About Me
Hi! I’m a Ph.D. student in EECS at UC Berkeley, where I’m fortunate to be advised by Prof. Yi Ma and Prof. Jiantao Jiao. I’m affiliated with BAIR and supported by a UC Berkeley College of Engineering fellowship. Prior to my PhD, I completed a BA in CS and MS in EECS, also at UC Berkeley.
My research interests broadly lie in developing theory for large-scale empirical deep learning methodology. I work on this problem through the following intertwined threads:
- Finding theoretical principles for deep learning that are relevant at large scales.
- Building theoretically principled deep learning systems at large scales.
I’m particularly interested in problem instances where data is high-dimensional yet has rich structure, such as computer vision and natural language processing, and how this structure interacts with mechanisms for representation and generation within deep neural networks.
Here are some specific problems I'm interested in.
Large Language Models (LLMs): What concepts and algorithms do LLMs learn, and how are they represented mechanistically? How do approximate retrieval and approximate reasoning manifest in LLMs? How do the (pre-)training dynamics of LLMs adapt to the structure of the training data and produce high-level model behaviors?
Diffusion Models: What allows diffusion models to generalize beyond the empirical distribution of their training data? What structures within data and network architecture enable diffusion models to succeed in some domains and not others?
Multi-Modal Deep Learning: What are the key information-theoretical principles of cross-modality learning? What is the relationship between the representations of text and visual data (both in modern vision-language models and conditional diffusion models), and how is this relationship mechanistically enforced by the underlying deep neural network?
Vision Self-Supervised Learning: How to model faithful and high-quality representations of visual data for recognition tasks? I'm especially interested in developing and applying principles for two problems: (1) continual self-supervised learning, (2) self-supervised learning of dynamic time-correlated data (such as frames of videos).
Finally: How to leverage answers to the above questions to build more powerful, more sample-efficient, multi-modal deep learning models at large scale?
Notes for undergraduate and masters students.
Note 1: I'm happy to chat about my research or general advising. Please send me an email and we can work out a time. Please include "[Advising Inquiry]" in your email title.
Note 2: If you are interested in research collaboration, please send me an email with your background and specific interests (the more detailed, the better). Please include "[Research Collaboration Inquiry]" in your email title. The recommended time investment is at least 15 hours per week. Unfortunately, right now my schedule is tight and generally does not permit consistent long-term mentoring of younger students, so some degree of self-sufficiency would be highly valued. To ensure a more fruitful collaboration, it would be best to have the technical knowledge to read and understand deep learning papers, especially theory-oriented work. Thank you for your understanding.
Recent Updates
- (September 2024) Our paper Scaling White-Box Transformers for Vision was accepted to NeurIPS 2024.
- (May 2024) Started a summer research scientist internship at NexusFlow.

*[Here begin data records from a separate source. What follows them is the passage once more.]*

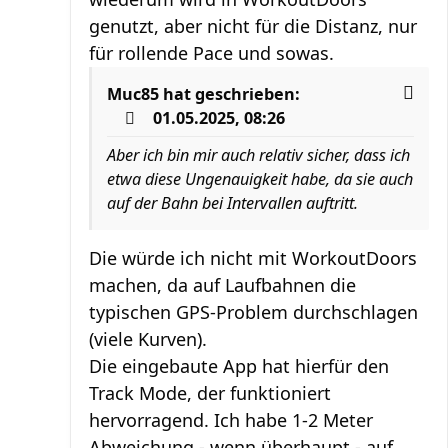
genutzt, aber nicht für die Distanz, nur
für rollende Pace und sowas.
Muc85
hat geschrieben:
01.05.2025, 08:26
Aber ich bin mir auch relativ sicher, dass ich
etwa diese Ungenauigkeit habe, da sie auch
auf der Bahn bei Intervallen auftritt.
Die würde ich nicht mit WorkoutDoors
machen, da auf Laufbahnen die
typischen GPS-Problem durchschlagen
(viele Kurven).
Die eingebaute App hat hierfür den
Track Mode, der funktioniert
hervorragend. Ich habe 1-2 Meter
Abweichung - wenn überhaupt - auf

- (May 2024) Our new comprehensive paper White-Box Transformers via Sparse Rate Reduction: Compression is all There Is?, reviewing our “White-Box Transformers” line of work: deriving efficient, interpretable, and performant transformer-like architectures from first-principles information theory and signal processing, was accepted to JMLR.
- (May 2024) Our paper A Global Geometric Analysis of Maximal Coding Rate Reduction was accepted to ICML 2024.

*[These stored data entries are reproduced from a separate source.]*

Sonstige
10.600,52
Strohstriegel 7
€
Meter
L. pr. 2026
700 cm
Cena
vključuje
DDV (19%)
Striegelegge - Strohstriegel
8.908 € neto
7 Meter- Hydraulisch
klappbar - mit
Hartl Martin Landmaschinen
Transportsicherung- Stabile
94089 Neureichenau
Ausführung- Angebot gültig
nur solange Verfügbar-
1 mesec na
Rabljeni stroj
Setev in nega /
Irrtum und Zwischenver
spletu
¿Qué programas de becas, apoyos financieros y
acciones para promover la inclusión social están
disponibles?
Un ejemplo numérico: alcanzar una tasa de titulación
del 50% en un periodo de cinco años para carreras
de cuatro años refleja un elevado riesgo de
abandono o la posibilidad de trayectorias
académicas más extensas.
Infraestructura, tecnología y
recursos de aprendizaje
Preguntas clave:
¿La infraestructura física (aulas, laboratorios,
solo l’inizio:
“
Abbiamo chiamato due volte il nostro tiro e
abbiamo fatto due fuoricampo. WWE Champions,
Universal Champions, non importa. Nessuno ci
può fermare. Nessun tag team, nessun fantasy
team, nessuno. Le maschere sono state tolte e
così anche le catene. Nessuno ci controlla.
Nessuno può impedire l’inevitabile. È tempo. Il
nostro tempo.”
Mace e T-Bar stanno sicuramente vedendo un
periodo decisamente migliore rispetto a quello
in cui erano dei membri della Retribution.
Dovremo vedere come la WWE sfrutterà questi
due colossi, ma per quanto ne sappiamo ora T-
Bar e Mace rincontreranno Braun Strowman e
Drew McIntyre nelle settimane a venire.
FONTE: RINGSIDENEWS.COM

- (January 2024) Our paper Masked Completion via Structured Diffusion with White-Box Transformers, which develops a connection between iterative denoising in diffusion models and representation learning in transformer-like deep networks, and uses it to construct a performant, efficient, and interpretable transformer-like autoencoder, was accepted to ICLR 2024.
- (November 2023) Our papers Emergence of Segmentation with Minimalistic White-Box Transformers, Closed-Loop Transcription via Convolutional Sparse Coding, and Masked Completion via Structured Diffusion with White-Box Transformers were accepted to CPAL 2024.
- (October 2023) Our paper Emergence of Segmentation with Minimalistic White-Box Transformers was accepted to NeurIPS 2023 XAIA Workshop.
- (September 2023) Our paper White-Box Transformers via Sparse Rate Reduction, proposing an interpretable and parameter-efficient transformer-like architecture derived from first-principles, was accepted to NeurIPS 2023.
- (August 2023) Started my Ph.D. program in EECS at UC Berkeley!